The philosophical development of Hinduism relies on this last past of the Vedas, and so is called Vedanta, or the end of the Vedas.  These teach non-dualism, that all is one, and different schools look to explain how all is one in the face of appearance difference.

Indeed, as I shift to the second part of how to understand Hinduism it centers on this idea that "all is one." Beginning with the assumption that the self is eternal and that the self (consciousness) is the highest reality, the rest of Hindu teachings follow.  If the self is eternal, then death is not the end of existence and some form of reincarnation must be posited (samsara).  The cycle of reincarnation is guided toward the end of enlightenment and therefore a kind of justice governs the system (karma), which is influenced by doing one's duty (dharma).  Since all is one and all is eternal, any appearance of change is simply that, appearance and not reality.  Therefore, this world of change is not real and the highest end of existence is coming to understand this.  Such awareness or enlightenment means release from the power of the world of change and the end of the reincarnation cycle (moksha).  The failure to understand this is due to ignorance (avidya).

In each case, the history of the development of Hinduism or Hinduism as a worldview, the basic belief that all is one and this is consciousness is key to understanding.  The text considers materialistic and theistic forms of Hinduism, yet in each case there is the background belief that all is one at the basic level. As we compare Hinduism with other religions developed in India I'd like us to compare them at this level: do they teach different basic beliefs or are they variations of this same basic belief?  If the latter, in what ways are they variations and how do they develop differently.  Then as we begin to consider and compare other religions I'd like us to also ask how they are the same or different with respect to their basic beliefs.

Tuesday, May 22, 2012

African Religions

Continuing my posts for World Religion class, chapter 3 of the Hopfe/Woodward texts discusses African Religions.  After noting their diversity (given that they cover a large continent) and obvious mistakes made in evaluating these religions (either as savage or as idealized), the book looks at some specific examples.  There are two points I'd like to focus on.

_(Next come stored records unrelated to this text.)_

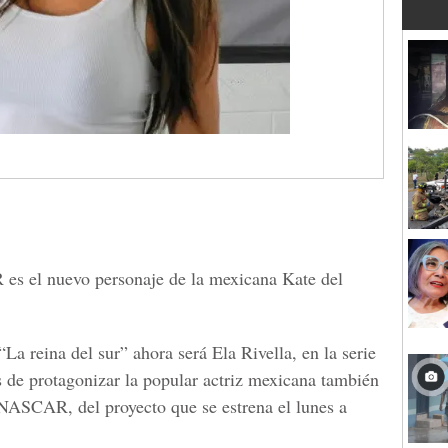
es el nuevo personaje de la mexicana Kate del
“La reina del sur” ahora será Ela Rivella, en la serie
de protagonizar la popular actriz mexicana también
 NASCAR, del proyecto que se estrena el lunes a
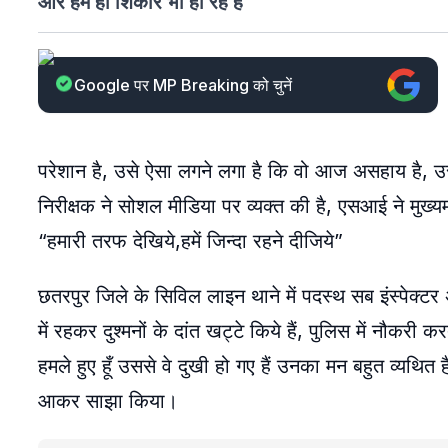
और हम ही शिकार भी हो रहे हैं
Google पर MP Breaking को चुनें
परेशान है, उसे ऐसा लगने लगा है कि वो आज असहाय है, उस
निरीक्षक ने सोशल मीडिया पर व्यक्त की है, एसआई ने मुख
“हमारी तरफ देखिये,हमें जिन्दा रहने दीजिये”
छतरपुर जिले के सिविल लाइन थाने में पदस्थ सब इंस्पेक्टर 
में रहकर दुश्मनों के दांत खट्टे किये हैं, पुलिस में नौकरी क
हमले हुए हूँ उससे वे दुखी हो गए हैं उनका मन बहुत व्यथित
आकर साझा किया।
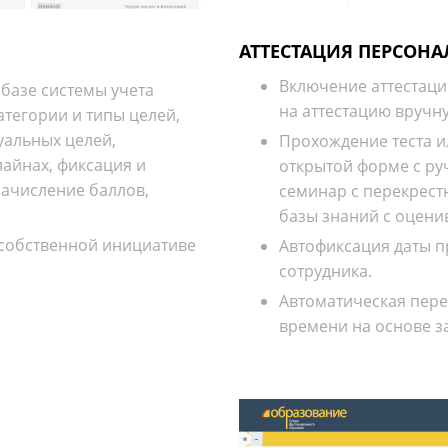
АТТЕСТАЦИЯ ПЕРСОНА
Включение аттестаци
базе системы учета
на аттестацию вручн
атегории и типы целей,
уальных целей,
Прохождение теста ил
айнах, фиксация и
открытой форме с ру
начисление баллов,
семинар с перекрест
базы знаний с оцени
 собственной инициативе
Автофиксация даты п
сотрудника.
Автоматическая пере
времени на основе з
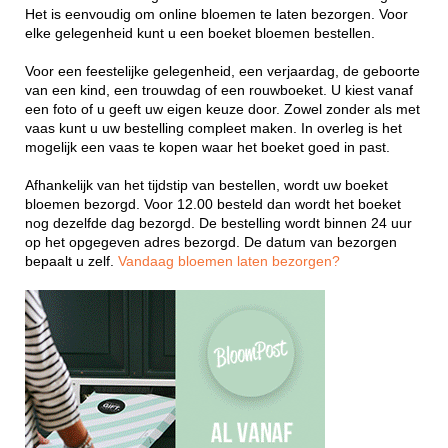
Het is eenvoudig om online bloemen te laten bezorgen. Voor
elke gelegenheid kunt u een boeket bloemen bestellen.
Voor een feestelijke gelegenheid, een verjaardag, de geboorte
van een kind, een trouwdag of een rouwboeket. U kiest vanaf
een foto of u geeft uw eigen keuze door. Zowel zonder als met
vaas kunt u uw bestelling compleet maken. In overleg is het
mogelijk een vaas te kopen waar het boeket goed in past.
Afhankelijk van het tijdstip van bestellen, wordt uw boeket
bloemen bezorgd. Voor 12.00 besteld dan wordt het boeket
nog dezelfde dag bezorgd. De bestelling wordt binnen 24 uur
op het opgegeven adres bezorgd. De datum van bezorgen
bepaalt u zelf.
Vandaag bloemen laten bezorgen?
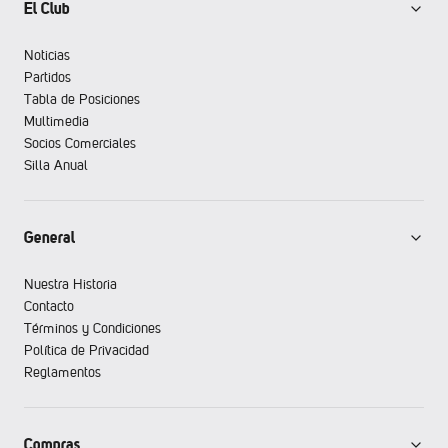
El Club
Noticias
Partidos
Tabla de Posiciones
Multimedia
Socios Comerciales
Silla Anual
General
Nuestra Historia
Contacto
Términos y Condiciones
Política de Privacidad
Reglamentos
Compras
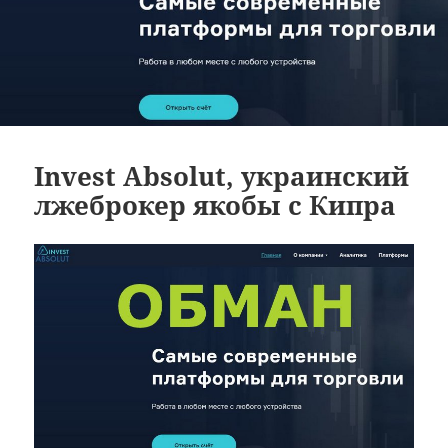
Invest Absolut, украинский
лжеброкер якобы с Кипра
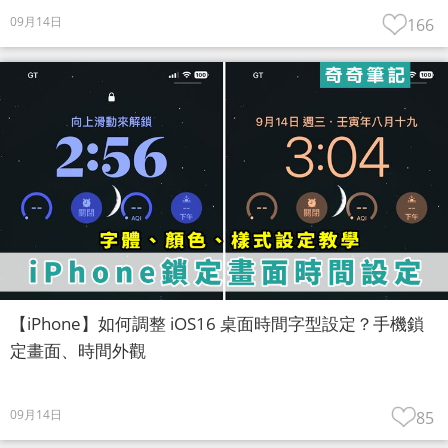
09月14日
166
【iPhone】如何調整 iOS16 桌面時間字型設定？手機鎖
定畫面、時間外觀
09月14日
85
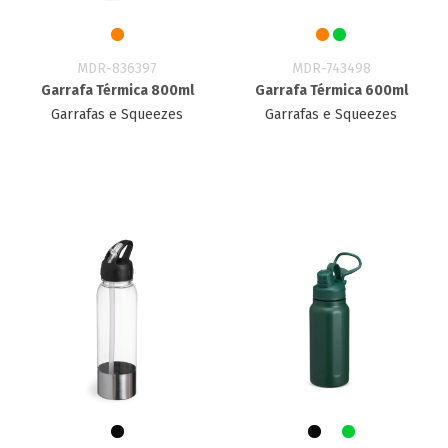
MDR-836397
MDR-743498
Garrafa Térmica 800ml
Garrafa Térmica 600ml
Garrafas e Squeezes
Garrafas e Squeezes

First, the book notes that it is common for these religions (as it is for most polytheists according to the book) to claim that there is a High God who is the creator or co-creator but who is now disinterested and not involved in the world.  The book gives examples of such stories.  In each case, this "creator" seems to fashion the world out of pre-existing stuff and is therefore a "maker" rather than the creator that gives being to what did not exist before.  Second, it is notable that this maker is not infinite (all powerful, all good, all knowing), but is limited in power, can be tricked or fooled and so is limited in knowledge, and does not care anymore so is limited in goodness.  Consequently, it can be confusing to liken this High God to any theistic religions (Judaism, Christianity, or Islam).

Three examples from the book are from Mozambique, the Yoruba, and the Nuer.  The first two have the belief that the High God is now distant and uninterested.  The latter believes that the High God is actively involved in life and is the focus of their religion.  My question: is it possible to resolve these two different views of the High God, and if so how?

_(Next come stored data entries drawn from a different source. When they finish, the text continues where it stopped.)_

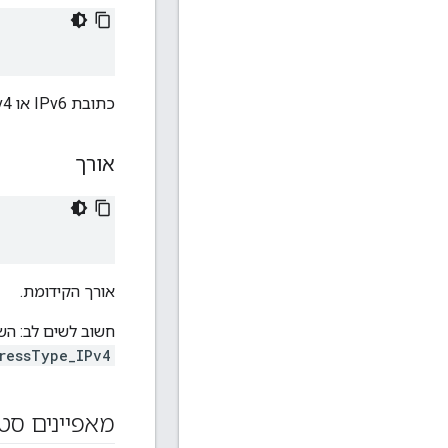
כתובת IPv6 או IPv4.
אורך
אורך הקידומת.
חשוב לשים לב: השד
ressType_IPv4
מאפיינים סטט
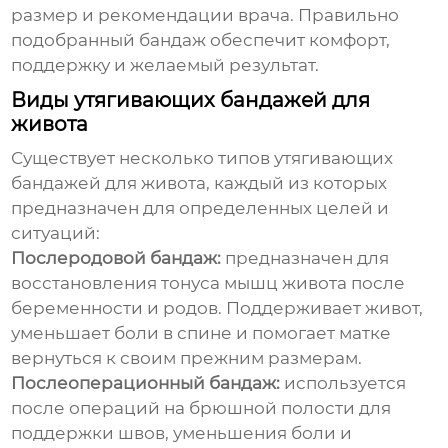
размер и рекомендации врача. Правильно
подобранный бандаж обеспечит комфорт,
поддержку и желаемый результат.
Виды утягивающих бандажей для
живота
Существует несколько типов
утягивающих
бандажей для живота
, каждый из которых
предназначен для определенных целей и
ситуаций:
Послеродовой бандаж:
предназначен для
восстановления тонуса мышц живота после
беременности и родов. Поддерживает живот,
уменьшает боли в спине и помогает матке
вернуться к своим прежним размерам.
Послеоперационный бандаж:
используется
после операций на брюшной полости для
поддержки швов, уменьшения боли и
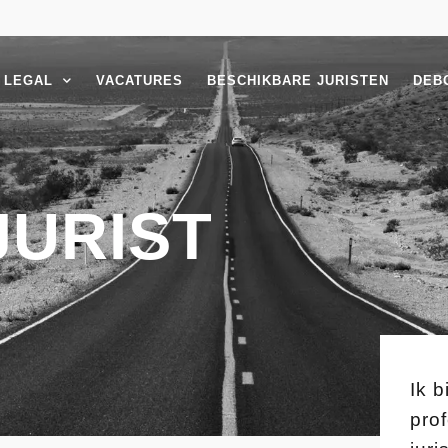
 LEGAL
VACATURES
BESCHIKBARE JURISTEN
DEB
JURIST
Ik b
pro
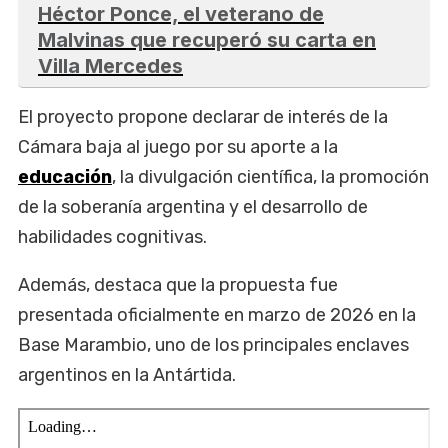
Héctor Ponce, el veterano de
Malvinas que recuperó su carta en
Villa Mercedes
El proyecto propone declarar de interés de la
Cámara baja al juego por su aporte a la
educación
, la divulgación científica, la promoción
de la soberanía argentina y el desarrollo de
habilidades cognitivas.
Además, destaca que la propuesta fue
presentada oficialmente en marzo de 2026 en la
Base Marambio, uno de los principales enclaves
argentinos en la Antártida.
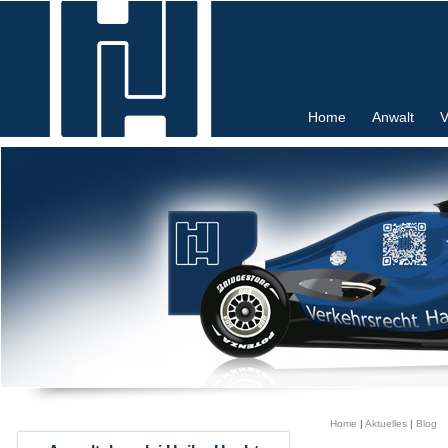
Home
Anwalt
V
Home
|
Aktuelles
|
Blog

The second point I wanted to focus on concerns the rituals that address the lesser spirits, ancestors, and life stages (such as coming of age).  Why is this "religion?"  In what way is it different from "science."  It seems to me as I read about these practices that the participants are trying to understand the cause and effect of the world.  However, because they do not believe that the world is limited to the material it is necessary for them also to incorporate the other aspect of reality, the spiritual.  Now, someone might argue that these rituals are not efficacious, but isn't that just an issue of trying to understand cause and effect more fully rather than religion?

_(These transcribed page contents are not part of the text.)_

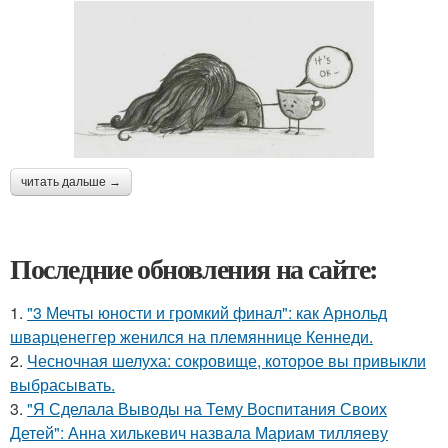
читать дальше →
Последние обновления на сайте:
1.
"3 Мечты юности и громкий финал": как Арнольд
шварценеггер женился на племяннице Кеннеди.
2.
Чесночная шелуха: сокровище, которое вы привыкли
выбрасывать.
3.
"Я Сделала Выводы на Тему Воспитания Своих
Детей": Анна хилькевич назвала Мариам тилляеву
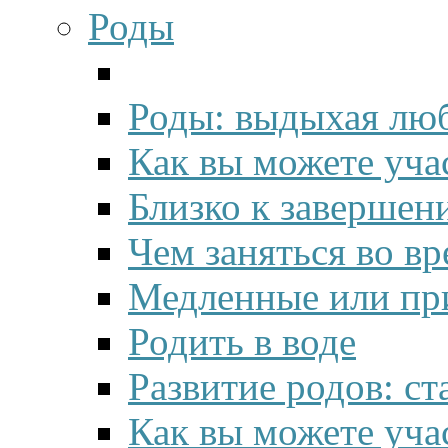
Роды
Роды: выдыхая люб
Как вы можете учас
Близко к завершен
Чем заняться во в
Медленные или пр
Родить в воде
Развитие родов: с
Как вы можете уча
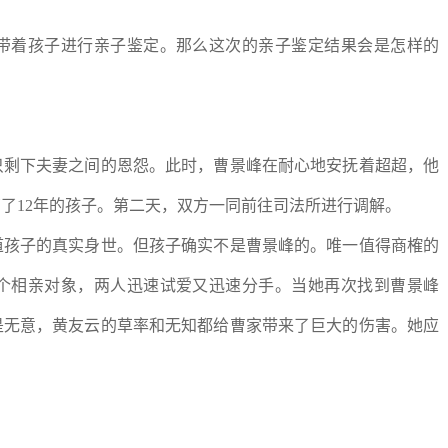
带着孩子进行亲子鉴定。那么这次的亲子鉴定结果会是怎样的
只剩下夫妻之间的恩怨。此时，曹景峰在耐心地安抚着超超，他
了12年的孩子。第二天，双方一同前往司法所进行调解。
道孩子的真实身世。但孩子确实不是曹景峰的。唯一值得商榷的
个相亲对象，两人迅速试爱又迅速分手。当她再次找到曹景峰
是无意，黄友云的草率和无知都给曹家带来了巨大的伤害。她应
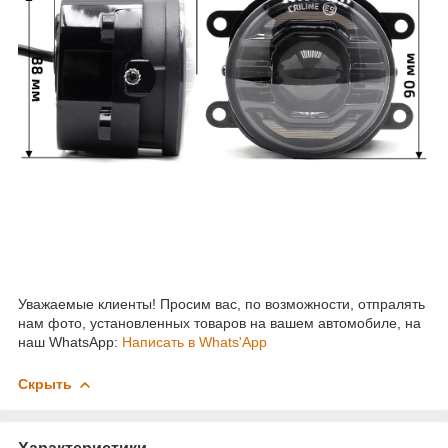
Уважаемые клиенты! Просим вас, по возможности, отпралять
нам фото, установленных товаров на вашем автомобиле, на
наш WhatsApp:
Написать в Whats'App
Скрыть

I'm not suggesting these are equivalent to modern science, but I am wanting us to explore the claim by some modern scientists that all of existence can be reduced to the material causes seen in nature.  Are religions such as those discussed in this chapter also trying to understand causes, and in what ways might these causes come under question?

These two focal points come together in this way: If God is the creator, what does the creation reveal about God?  Are we merely involved in the creation in order to get what we want out of it, such as beneficial results, or is the creation an object of study because it reveals something about its creator?  And what can it reveal about the creator?

Sunday, May 20, 2012

Native American Religion

As chapter 2 of the Hopfe/Woodward "Religions of the World" text points out, Native American religion is diverse and difficult to identify as either polytheistic, animistic, or pantheistic.  Indeed, it may be a feature of these religions to set aside clarification and speculation about such differences and instead focus on practical concerns related to overcoming suffering and natural evil.

This is a theme that runs through the kinds of categories discussed in the chapter, such as animism, ritual dances, sacrifice, taboos, vision quests, the spirit world, and life after death.  The underlying idea appears to be that there is a harmony to nature, and that when this harmony is disrupted bad things happen.  Humans contribute to this disruption by harming nature or ignoring the natural cycles, but can also repair the harmony through observing the correct rituals and understanding that they are but part of the natural order.  This identification of humans as part of nature, even a lesser part that is ruled by the spirits forces and guided by animal totems, is a distinct feature of these religions.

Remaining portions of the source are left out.